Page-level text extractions
——

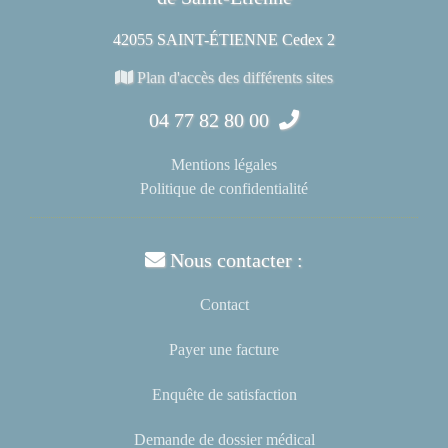
42055 SAINT-ÉTIENNE Cedex 2
Plan d'accès des différents sites
04 77 82 80 00
Mentions légales
Politique de confidentialité
Nous contacter :
Contact
Payer une facture
Enquête de satisfaction
Demande de dossier médical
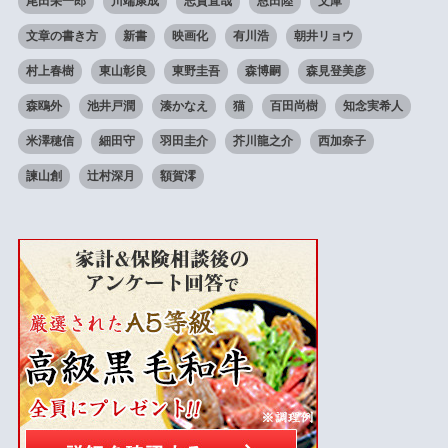
尾田栄一郎
川端康成
志賀直哉
恩田陸
文庫
文章の書き方
新書
映画化
有川浩
朝井リョウ
村上春樹
東山彰良
東野圭吾
森博嗣
森見登美彦
森鴎外
池井戸潤
湊かなえ
猫
百田尚樹
知念実希人
米澤穂信
細田守
羽田圭介
芥川龍之介
西加奈子
諫山創
辻村深月
額賀澪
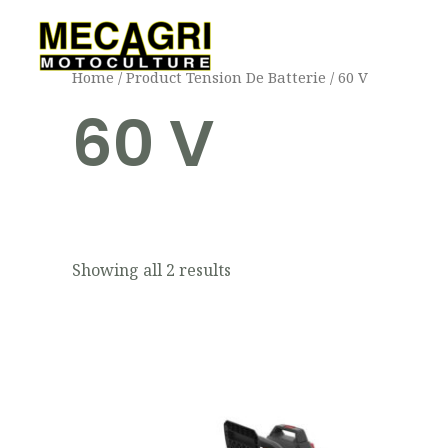
Aller
au
contenu
Home
/ Product Tension De Batterie / 60 V
60 V
Showing all 2 results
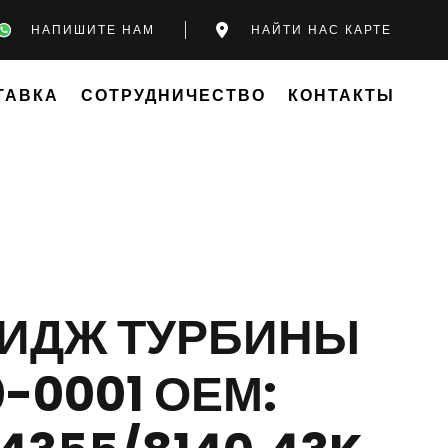
НАПИШИТЕ НАМ
НАЙТИ НАС КАРТЕ
ТАВКА
СОТРУДНИЧЕСТВО
КОНТАКТЫ
РИДЖ ТУРБИНЫ
0-0001 ОЕМ:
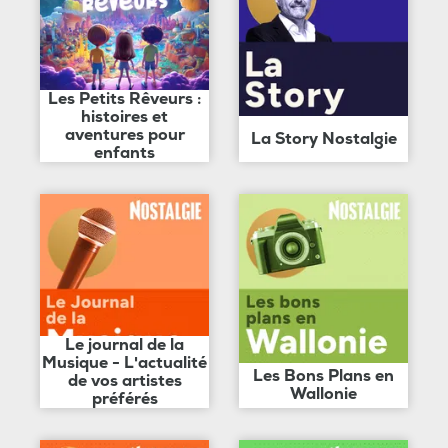
Les Petits Rêveurs :
histoires et
aventures pour
La Story Nostalgie
enfants
Le journal de la
Musique - L'actualité
Les Bons Plans en
de vos artistes
Wallonie
préférés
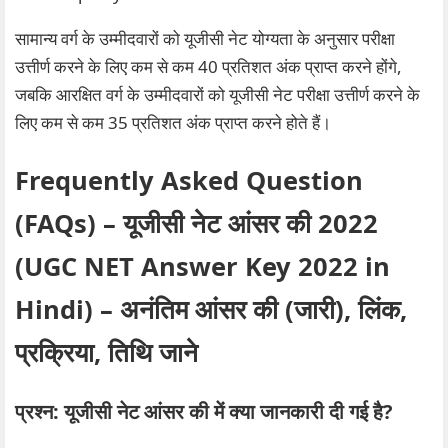
सामान्य वर्ग के उम्मीदवारों को यूजीसी नेट योग्यता के अनुसार परीक्षा
उत्तीर्ण करने के लिए कम से कम 40 प्रतिशत अंक प्राप्त करने होंगे,
जबकि आरक्षित वर्ग के उम्मीदवारों को यूजीसी नेट परीक्षा उत्तीर्ण करने के
लिए कम से कम 35 प्रतिशत अंक प्राप्त करने होते हैं।
Frequently Asked Question
(FAQs) – यूजीसी नेट आंसर की 2022
(UGC NET Answer Key 2022 in
Hindi) – अनंतिम आंसर की (जारी), लिंक,
प्रक्रिया, तिथि जाने
प्रश्न:
यूजीसी नेट आंसर की में क्या जानकारी दी गई है?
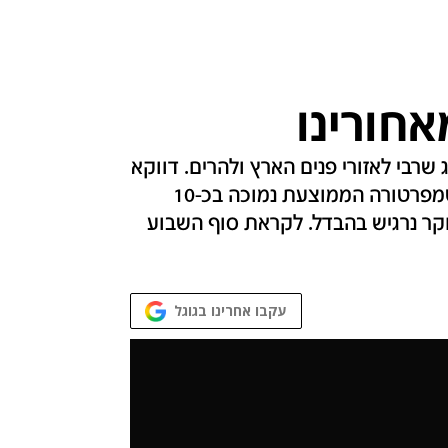
חורינו
 שרבי לאזורי פנים הארץ ולהרים. דווקא
ערי החוף ניצלו מהשרב, שם הייתה בצהריים הטמפרטורה הממוצעת נמוכה בכ-10
קר נרגיש בהבדל. לקראת סוף השבוע
עקבו אחרינו בגוגל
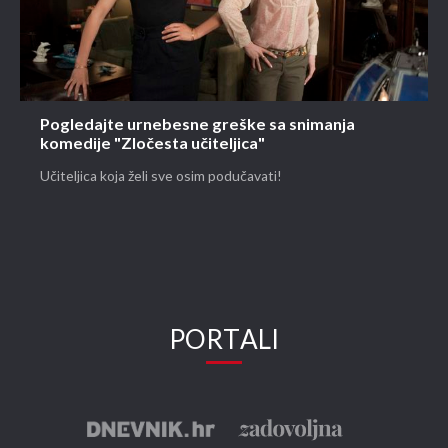
Pogledajte urnebesne greške sa snimanja
komedije "Zločesta učiteljica"
Učiteljica koja želi sve osim podučavati!
PORTALI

——

* _EXERCISE_
Set down exactly the lines between the line containing "Payer une facture" and the end of the records above, both ends included; pictures stay out.

* _RESPONSE FOR THIS EXERCISE_
Payer une facture
Enquête de satisfaction
Demande de dossier médical
尾田栄一郎
川端康成
志賀直哉
恩田陸
文庫
文章の書き方
新書
映画化
有川浩
朝井リョウ
村上春樹
東山彰良
東野圭吾
森博嗣
森見登美彦
森鴎外
池井戸潤
湊かなえ
猫
百田尚樹
知念実希人
米澤穂信
細田守
羽田圭介
芥川龍之介
西加奈子
諫山創
辻村深月
額賀澪
Aller
au
contenu
Home
/ Product Tension De Batterie / 60 V
60 V
Showing all 2 results
НАПИШИТЕ НАМ
НАЙТИ НАС КАРТЕ
ТАВКА
СОТРУДНИЧЕСТВО
КОНТАКТЫ
РИДЖ ТУРБИНЫ
0-0001 ОЕМ:
Les Petits Rêveurs :
histoires et
aventures pour
La Story Nostalgie
enfants
Le journal de la
Musique - L'actualité
Les Bons Plans en
de vos artistes
Wallonie
préférés
सामान्य वर्ग के उम्मीदवारों को यूजीसी नेट योग्यता के अनुसार परीक्षा
उत्तीर्ण करने के लिए कम से कम 40 प्रतिशत अंक प्राप्त करने होंगे,
जबकि आरक्षित वर्ग के उम्मीदवारों को यूजीसी नेट परीक्षा उत्तीर्ण करने के
लिए कम से कम 35 प्रतिशत अंक प्राप्त करने होते हैं।
Frequently Asked Question
(FAQs) – यूजीसी नेट आंसर की 2022
(UGC NET Answer Key 2022 in
Hindi) – अनंतिम आंसर की (जारी), लिंक,
प्रक्रिया, तिथि जाने
प्रश्न:
यूजीसी नेट आंसर की में क्या जानकारी दी गई है?
חורינו
 שרבי לאזורי פנים הארץ ולהרים. דווקא
ערי החוף ניצלו מהשרב, שם הייתה בצהריים הטמפרטורה הממוצעת נמוכה בכ-10
קר נרגיש בהבדל. לקראת סוף השבוע
עקבו אחרינו בגוגל
Pogledajte urnebesne greške sa snimanja
komedije "Zločesta učiteljica"
Učiteljica koja želi sve osim podučavati!
PORTALI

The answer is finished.